The author, who has trained as a primatologist in the South American rainforest, spent several months as a volunteer caregiver for 13 chimpanzees living in a Quebec sanctuary. Director Gloria Grow had rescued the animals from biomedical research labs in the U.S.—the last country to still use primates this way. Although the chimps were still behind bars, the ingeniously designed sanctuary offered privacy, social contact with each other, human kindness, and access to the outdoors. For some, it was the first time they had ever walked on grass.
Westoll’s book tells a strong, simple story well. His job involved a great deal of poop-scraping, an occasional spitball in the face, and the constant low hum of danger; despite the fact that we like to put cowboy outfits on baby chimps and treat them as pets, adult chimpanzees have five to seven times the strength of a human male, and, like some badass humans, they can be mean. “Smoothie Boy,” as Westoll was known to his co-workers, delivered trolleys of hot tea and vegetable smoothies to 13 very distinctive characters, from the Bronx-cheering Binky to Sue Ellen, a fashionista with a thing for bearded men.

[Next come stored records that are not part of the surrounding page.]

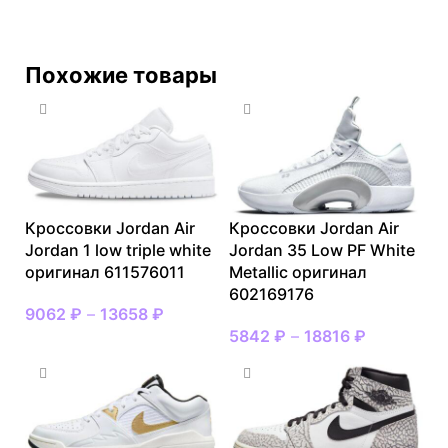
Похожие товары
Кроссовки Jordan Air
Кроссовки Jordan Air
Jordan 1 low triple white
Jordan 35 Low PF White
оригинал 611576011
Metallic оригинал
602169176
9062
₽
–
13658
₽
5842
₽
–
18816
₽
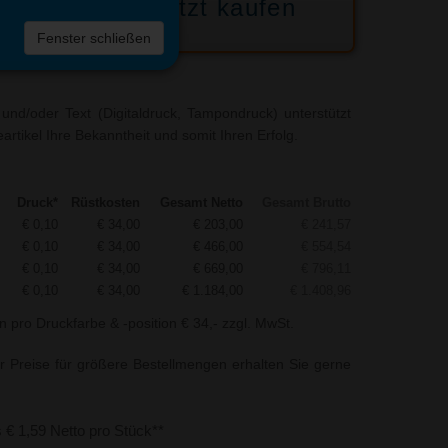
Jetzt kaufen
 die
Fenster schließen
liste
und/oder Text (Digitaldruck, Tampondruck) unterstützt
eartikel Ihre Bekanntheit und somit Ihren Erfolg.
Druck*
Rüstkosten
Gesamt Netto
Gesamt Brutto
€ 0,10
€ 34,00
€ 203,00
€ 241,57
€ 0,10
€ 34,00
€ 466,00
€ 554,54
€ 0,10
€ 34,00
€ 669,00
€ 796,11
€ 0,10
€ 34,00
€ 1.184,00
€ 1.408,96
n pro Druckfarbe & -position € 34,- zzgl. MwSt.
r Preise für größere Bestellmengen erhalten Sie gerne
s € 1,59 Netto pro Stück**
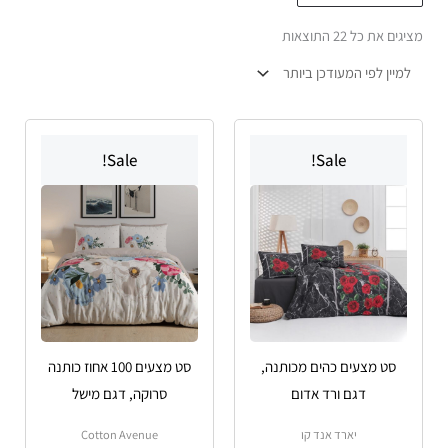
הפריט
מציגים את כל ⁦22⁩ התוצאות
העדכני
ביותר
טווח
טווח
טווח
למוצר
למוצר
מחירים:
מחירים:
מחירים:
Sale!
Sale!
זה
זה
עד
יש
עד
יש
עד
מספר
מספר
סוגים.
סוגים.
ניתן
ניתן
לבחור
לבחור
את
את
האפשרויות
האפשרויות
סט מצעים כהים מכותנה,
סט מצעים 100 אחוז כותנה
בעמוד
בעמוד
דגם ורד אדום
סרוקה, דגם מישל
המוצר
המוצר
יארד אנד קו
Cotton Avenue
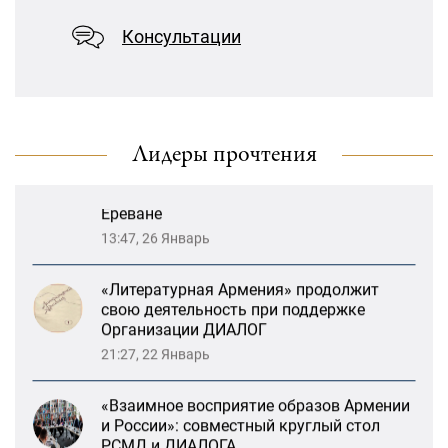
«Взаимное восприятие образов Армении
предотвращение геноцидов»
и России»: совместный круглый стол
Консультации
РСМД и ДИАЛОГА
«Лорис Меликов» начинает свою
13:59, 29 Май
деятельность
Возрождение Степанакертского русского
драматического театра и консолидация
Лидеры прочтения
карабахских соотечественников в
Ереване
13:47, 26 Январь
«Литературная Армения» продолжит
свою деятельность при поддержке
Организации ДИАЛОГ
21:27, 22 Январь
«Взаимное восприятие образов Армении
и России»: совместный круглый стол
РСМД и ДИАЛОГА
13:59, 29 Май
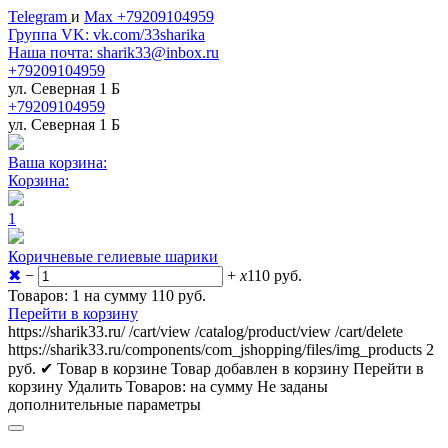
Telegram
и
Max +79209104959
Группа VK: vk.com/33sharika
Наша почта: sharik33@inbox.ru
+79209104959
ул. Северная 1 Б
+79209104959
ул. Северная 1 Б
Ваша корзина:
Корзина:
1
Коричневые гелиевые шарики
✖
−
+
x
110
руб.
Товаров: 1 на сумму 110
руб.
Перейти в корзину
https://sharik33.ru/
/cart/view
/catalog/product/view
/cart/delete
https://sharik33.ru/components/com_jshopping/files/img_products
2
руб.
✔ Товар в корзине
Товар добавлен в корзину
Перейти в
корзину
Удалить
Товаров:
на сумму
Не заданы
дополнительные параметры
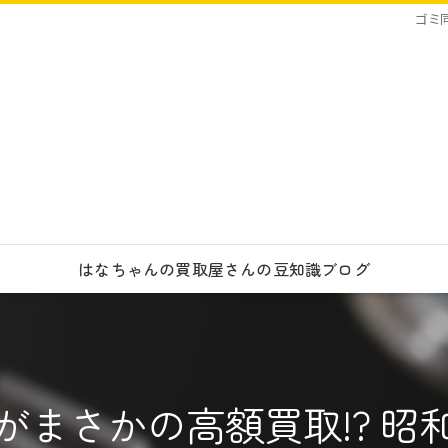
ゴミ
はなちゃんの買取屋さんの豆知識ブログ
がまさかの高額買取!? 昭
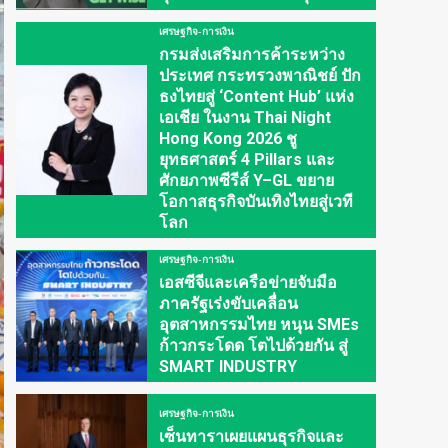
เศรษฐกิจ-การเงิน
กรมส่งเสริมการค้าระหว่าง
ประเทศ กระทรวงพาณิชย์ ปัก
ธงไทยสู่ ‘Content Hub’ แห่ง
เอเชีย ในงาน Thai Night
Hong Kong 2026 ชู
ยุทธศาสตร์ 4 Pillars และ
ศักยภาพซีรีส์ Y–GL ขยาย
โอกาสธุรกิจบันเทิงไทยสู่เวที
โลก
เศรษฐกิจ-การเงิน
เอสซีจีและเครือข่ายจับมือ
ภาครัฐเร่งขับเคลื่อน
อุตสาหกรรมไทย หนุน SMEs
ก้าวกระโดด โตไปด้วยกัน สู่
SMART INDUSTRY
เศรษฐกิจ-การเงิน
เซ็นทาราเผยแผนธุรกิจและ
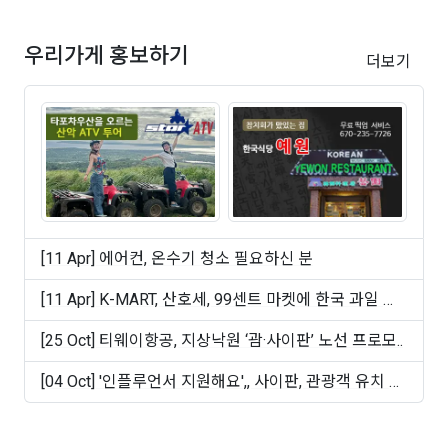
우리가게 홍보하기
더보기
[11 Apr] 에어컨, 온수기 청소 필요하신 분
[11 Apr] K-MART, 산호세, 99센트 마켓에 한국 과일 및
빵 ..
[25 Oct] 티웨이항공, 지상낙원 ‘괌·사이판’ 노선 프로모..
[04 Oct] '인플루언서 지원해요',, 사이판, 관광객 유치 마
케..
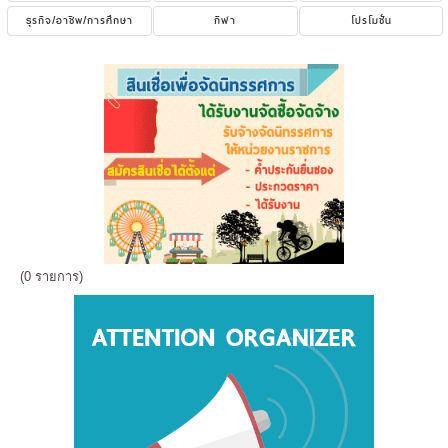
ธุรกิจ/อาชีพ/การศึกษา
กีฬา
โปรโมชั่น
(0 รายการ)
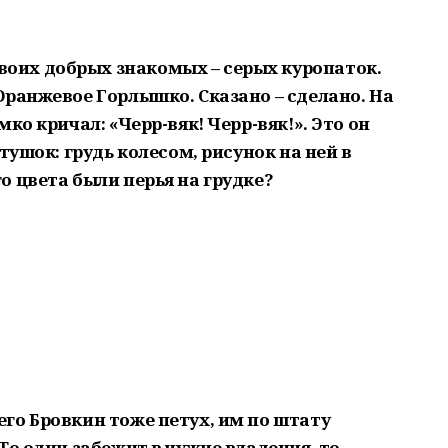
воих добрых знакомых – серых куропаток.
Оранжевое Горлышко. Сказано – сделано. На
ко кричал: «Черр-вяк! Черр-вяк!». Это он
тушок: грудь колесом, рисунок на ней в
 цвета были перья на грудке?
его Бровкин тоже петух, им по штату
То один забежит в чужие владения, то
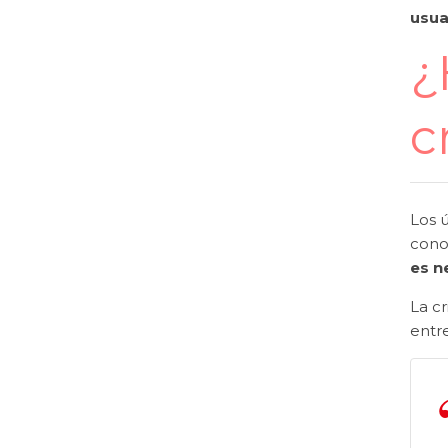
usua
¿
c
Los 
cono
es n
La cr
entr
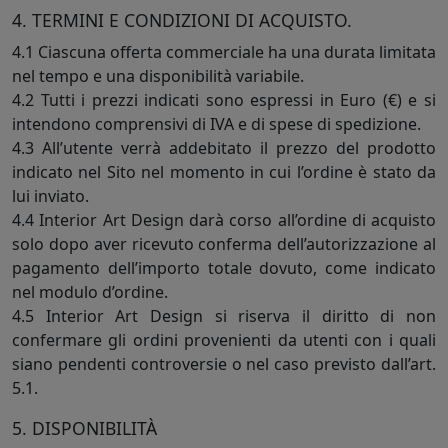
4. TERMINI E CONDIZIONI DI ACQUISTO.
4.1 Ciascuna offerta commerciale ha una durata limitata
nel tempo e una disponibilità variabile.
4.2 Tutti i prezzi indicati sono espressi in Euro (€) e si
intendono comprensivi di IVA e di spese di spedizione.
4.3 All’utente verrà addebitato il prezzo del prodotto
indicato nel Sito nel momento in cui l’ordine è stato da
lui inviato.
4.4 Interior Art Design darà corso all’ordine di acquisto
solo dopo aver ricevuto conferma dell’autorizzazione al
pagamento dell’importo totale dovuto, come indicato
nel modulo d’ordine.
4.5 Interior Art Design si riserva il diritto di non
confermare gli ordini provenienti da utenti con i quali
siano pendenti controversie o nel caso previsto dall’art.
5.1.
5. DISPONIBILITÀ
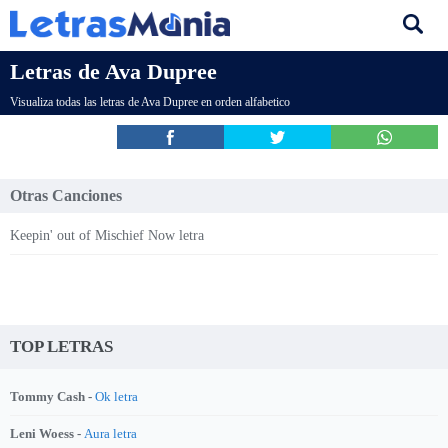
Letras de Ava Dupree
Visualiza todas las letras de Ava Dupree en orden alfabetico
Otras Canciones
Keepin' out of Mischief Now letra
TOP LETRAS
Tommy Cash -
Ok letra
Leni Woess -
Aura letra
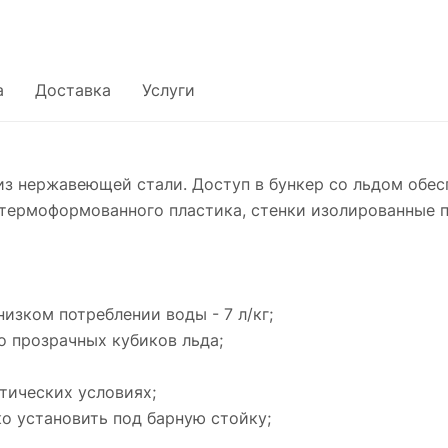
а
Доставка
Услуги
из нержавеющей стали. Доступ в бункер со льдом обе
о термоформованного пластика, стенки изолированные 
низком потреблении воды - 7 л/кг;
о прозрачных кубиков льда;
атических условиях;
о установить под барную стойку;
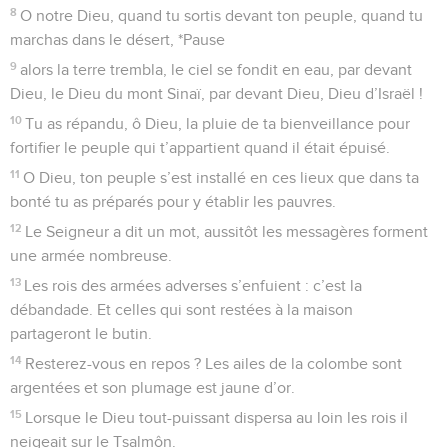
8
O notre Dieu, quand tu sortis devant ton peuple, quand tu
marchas dans le désert, *Pause
9
alors la terre trembla, le ciel se fondit en eau, par devant
Dieu, le Dieu du mont Sinaï, par devant Dieu, Dieu d’Israël !
10
Tu as répandu, ô Dieu, la pluie de ta bienveillance pour
fortifier le peuple qui t’appartient quand il était épuisé.
11
O Dieu, ton peuple s’est installé en ces lieux que dans ta
bonté tu as préparés pour y établir les pauvres.
12
Le Seigneur a dit un mot, aussitôt les messagères forment
une armée nombreuse.
13
Les rois des armées adverses s’enfuient : c’est la
débandade. Et celles qui sont restées à la maison
partageront le butin.
14
Resterez-vous en repos ? Les ailes de la colombe sont
argentées et son plumage est jaune d’or.
15
Lorsque le Dieu tout-puissant dispersa au loin les rois il
neigeait sur le Tsalmôn.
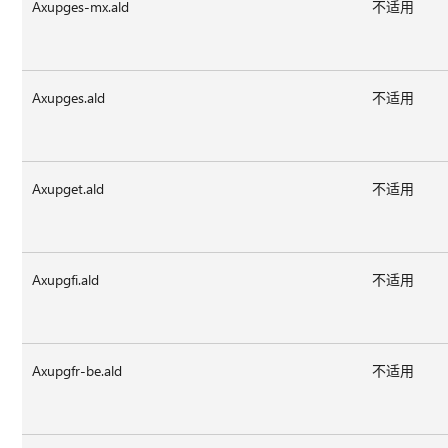
Axupges-mx.ald
不适用
Axupges.ald
不适用
Axupget.ald
不适用
Axupgfi.ald
不适用
Axupgfr-be.ald
不适用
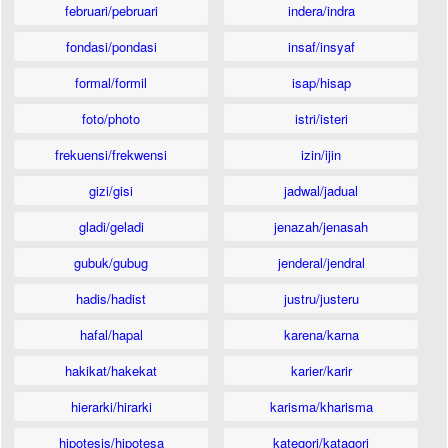
februari/pebruari
indera/indra
fondasi/pondasi
insaf/insyaf
formal/formil
isap/hisap
foto/photo
istri/isteri
frekuensi/frekwensi
izin/ijin
gizi/gisi
jadwal/jadual
gladi/geladi
jenazah/jenasah
gubuk/gubug
jenderal/jendral
hadis/hadist
justru/justeru
hafal/hapal
karena/karna
hakikat/hakekat
karier/karir
hierarki/hirarki
karisma/kharisma
hipotesis/hipotesa
kategori/katagori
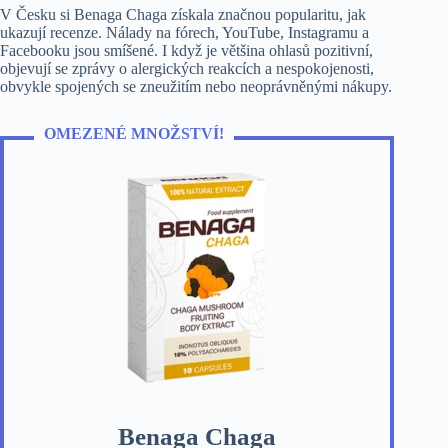
V Česku si Benaga Chaga získala značnou popularitu, jak
ukazují recenze. Nálady na fórech, YouTube, Instagramu a
Facebooku jsou smíšené. I když je většina ohlasů pozitivní,
objevují se zprávy o alergických reakcích a nespokojenosti,
obvykle spojených se zneužitím nebo neoprávněnými nákupy.
OMEZENÉ MNOŽSTVÍ!
Benaga Chaga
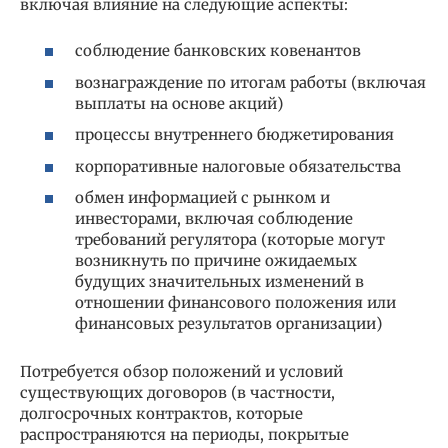
включая влияние на следующие аспекты:
соблюдение банковских ковенантов
вознаграждение по итогам работы (включая
выплаты на основе акций)
процессы внутреннего бюджетирования
корпоративные налоговые обязательства
обмен информацией с рынком и
инвесторами, включая соблюдение
требований регулятора (которые могут
возникнуть по причине ожидаемых
будущих значительных изменений в
отношении финансового положения или
финансовых результатов организации)
Потребуется обзор положений и условий
существующих договоров (в частности,
долгосрочных контрактов, которые
распространяются на периоды, покрытые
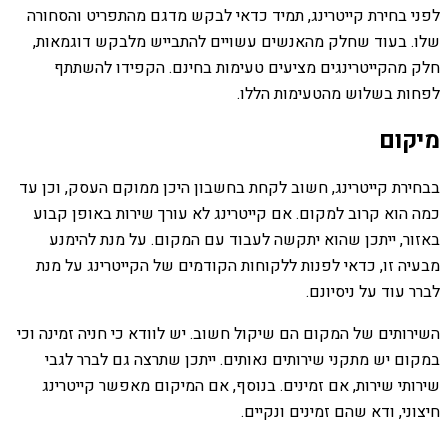
לפני בחירת קייטרינג, תמיד כדאי לבקש מדגם מהתפריט והסחורה
שלו. בעוד שחלק מהאנשים עשויים להתבייש מלבקש דוגמאות,
חלק מהקייטרינגים מציעים טעימות בחינם. הקפידו להשתתף
לפחות בשלוש מהטעימות הללו.
מיקום
בבחירת קייטרינג, חשוב לקחת בחשבון היכן ממוקם העסק, וכן עד
כמה הוא קרוב למקום. אם קייטרינג לא עורך שירות באופן קבוע
באזור, ייתכן שהוא יתקשה לעבוד עם המקום. על מנת להימנע
מבעיה זו, כדאי לפנות ללקוחות הקודמים של הקייטרינג על מנת
לברר עוד על ניסיונם.
השירותים של המקום הם שיקול חשוב. יש לוודא כי חניה זמינה וכי
במקום יש מתקני שירותים נאותים. ייתכן שתרצה גם לברר לגבי
שירותי שירות, אם זמינים. בנוסף, אם המיקום מאפשר קייטרינג
חיצוני, ודא שהם זמינים ונקיים.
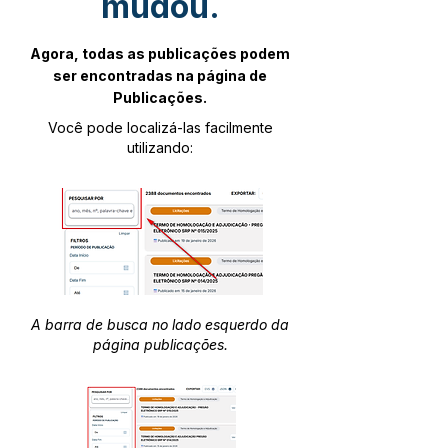
mudou.
Agora, todas as publicações podem
ser encontradas na página de
Publicações.
Você pode localizá-las facilmente
utilizando:
A barra de busca no lado esquerdo da
página publicações.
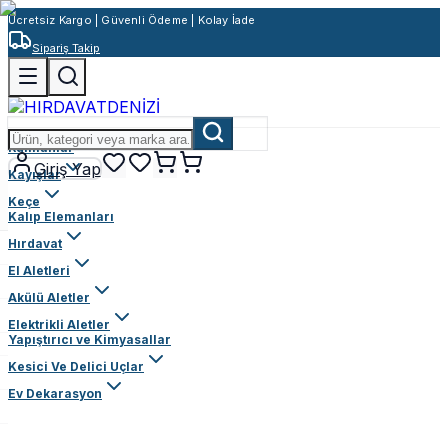
Ücretsiz Kargo | Güvenli Ödeme | Kolay İade
Sipariş Takip
Rulmanlar
Giriş Yap
Kayışlar
Keçe
Kalıp Elemanları
Hırdavat
El Aletleri
Akülü Aletler
Elektrikli Aletler
Yapıştırıcı ve Kimyasallar
Kesici Ve Delici Uçlar
Ev Dekarasyon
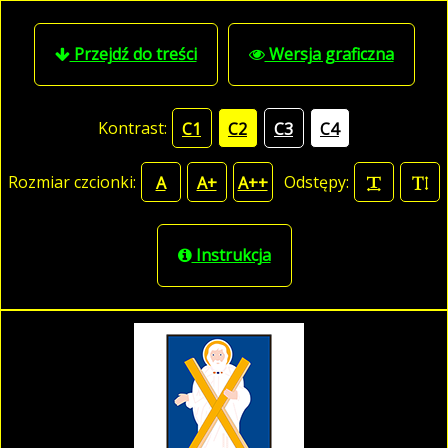
Przejdź do treści
Wersja graficzna
Kontrast:
C1
C2
C3
C4
Rozmiar czcionki:
Odstępy:
A
A+
A++
Instrukcja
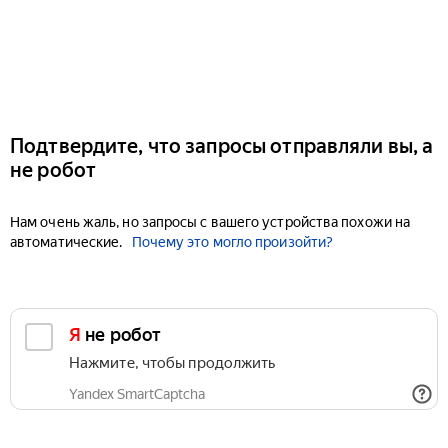
Подтвердите, что запросы отправляли вы, а
не робот
Нам очень жаль, но запросы с вашего устройства похожи на
автоматические.
Почему это могло произойти?
Я не робот
Нажмите, чтобы продолжить
Yandex SmartCaptcha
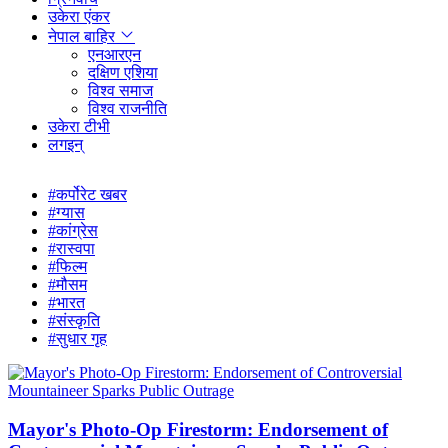
उकेरा एंकर
नेपाल बाहिर
एनआरएन
दक्षिण एशिया
विश्व समाज
विश्व राजनीति
उकेरा टीभी
लगइन्
#कर्पोरेट खबर
#ग्यास
#कांग्रेस
#रास्वपा
#फिल्म
#मौसम
#भारत
#संस्कृति
#सुधार गृह
Mayor's Photo-Op Firestorm: Endorsement of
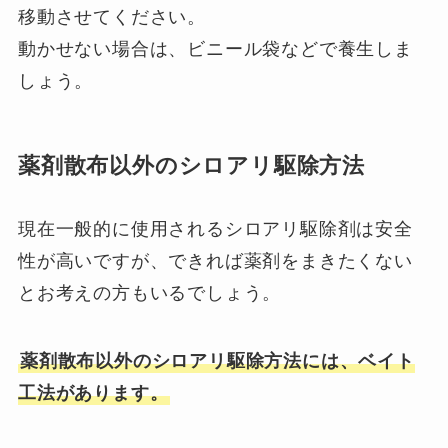
移動させてください。
動かせない場合は、ビニール袋などで養生しま
しょう。
薬剤散布以外のシロアリ駆除方法
現在一般的に使用されるシロアリ駆除剤は安全
性が高いですが、できれば薬剤をまきたくない
とお考えの方もいるでしょう。
薬剤散布以外のシロアリ駆除方法には、ベイト
工法があります。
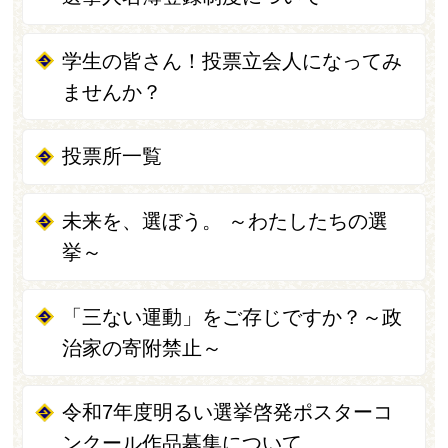
学生の皆さん！投票立会人になってみ
ませんか？
投票所一覧
未来を、選ぼう。 ～わたしたちの選
挙～
「三ない運動」をご存じですか？～政
治家の寄附禁止～
令和7年度明るい選挙啓発ポスターコ
ンクール作品募集について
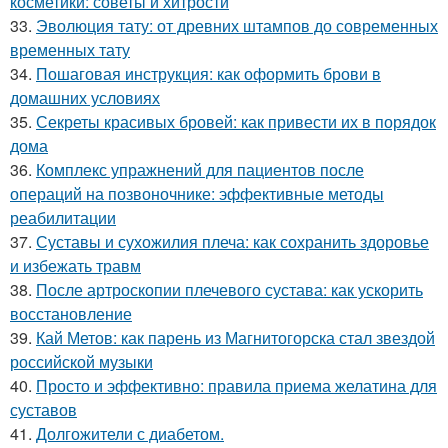
косметики: советы и хитрости
33.
Эволюция тату: от древних штампов до современных
временных тату
34.
Пошаговая инструкция: как оформить брови в
домашних условиях
35.
Секреты красивых бровей: как привести их в порядок
дома
36.
Комплекс упражнений для пациентов после
операций на позвоночнике: эффективные методы
реабилитации
37.
Суставы и сухожилия плеча: как сохранить здоровье
и избежать травм
38.
После артроскопии плечевого сустава: как ускорить
восстановление
39.
Кай Метов: как парень из Магнитогорска стал звездой
российской музыки
40.
Просто и эффективно: правила приема желатина для
суставов
41.
Долгожители с диабетом.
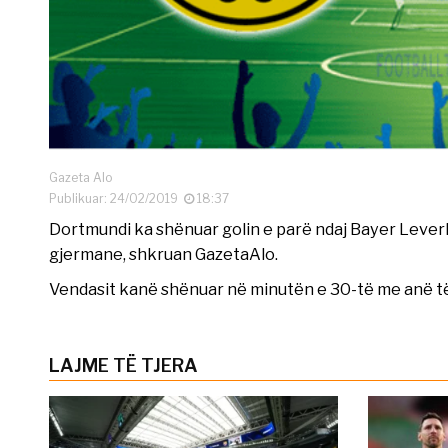
Gazeta Alo
Publikuar: 24/02/2019
18:37
Dortmundi ka shënuar golin e parë ndaj Bayer Leverk
gjermane, shkruan GazetaAlo.
Vendasit kanë shënuar në minutën e 30-të me anë t
LAJME TË TJERA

Slowly, the author develops a bond with several of them, especially Tom, a placid elder with old-soul eyes and a long history of war wounds. It’s the affecting individuality of his charges that makes the strongest argument that “the moral boundary we draw between us and them is indefensible.” For over a century, Westoll points out, we’ve shot chimpanzees into space, implanted electrodes into their brains, and injected them with the HIV virus, all the while maintaining that a “chimpanzee in a biomedical lab is somehow less ‘endangered’ than its wild compatriots.” But that attitude is changing. In this experiment in empathy, the author’s goal was to learn from the chimps, do no harm, and to pass that revolutionary connection on to us.